Jack Butcher, the minimalist design wizard behind Visualize Value, is making waves once more. This time, he’s the one sparking a debate about NFT royalties. His stance? "You're getting paid on churn." Ouch. But is he right? Absolutely, and here's why it matters.

Is Royalties a Ponzi Scheme?

Let's be blunt: the current NFT royalty model is unsustainable, and Butcher’s rebellion is a much-needed wake-up call. It's all about incentives. Artists do live on secondary sales, and they should! This begs the question: are we creating an environment where hype and churn are prioritized over real authentic artistic creation?
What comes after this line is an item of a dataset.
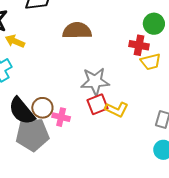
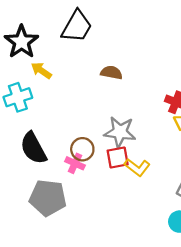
brown semicircle: (77, 31) -> (111, 73), size x0.7
brown circle: (42, 108) -> (82, 149), moved
gray pentagon: (32, 135) -> (48, 198), moved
Think about it like this: Imagine a painter who only gets paid every time their painting is resold. Would they focus on long-lasting art? Or would they just be interested in creating the market hype and making their work “flippable”? The incentives are misaligned. This change is quiet but nefarious. It converts artists into marketers and art into a speculatable asset, like some kind of Ponzi scheme where the early adopters benefit at the cost of the people who come after them.

Butcher’s approach with Checks and Opepen is a compellingly innovative alternative. Checks explores questions of digital identity, while Opepen dives into the waters of collective authorship. Both are experiments that depict a passionate commitment to building culture over cash flow. He made Checks $8 and Opepen a free mint. It’s about re-engagement with place, accessibility, community, and allowing the work to speak for itself. He says the intention is to gauge how much developers might be willing to pay for access. His goal is to know why they want to infiltrate the culture.

This is not to devalue the art, rather we are calling for a re-examination of the economic model.

Web3: Utopia or Pyramid Scheme?

Web3 promised to liberate creators, a naïve-sounding belief rooted in utopian ideals. Instead, it sometimes turns into a dogged pursuit of “number go up.” Royalties, though on the surface appearing to be creator-friendly, can make this issue worse. Unless that is, they want to turn Web3 into a pyramid scheme. Rather than drive real value, the impetus will be on wringing fees out of an erratic marketplace.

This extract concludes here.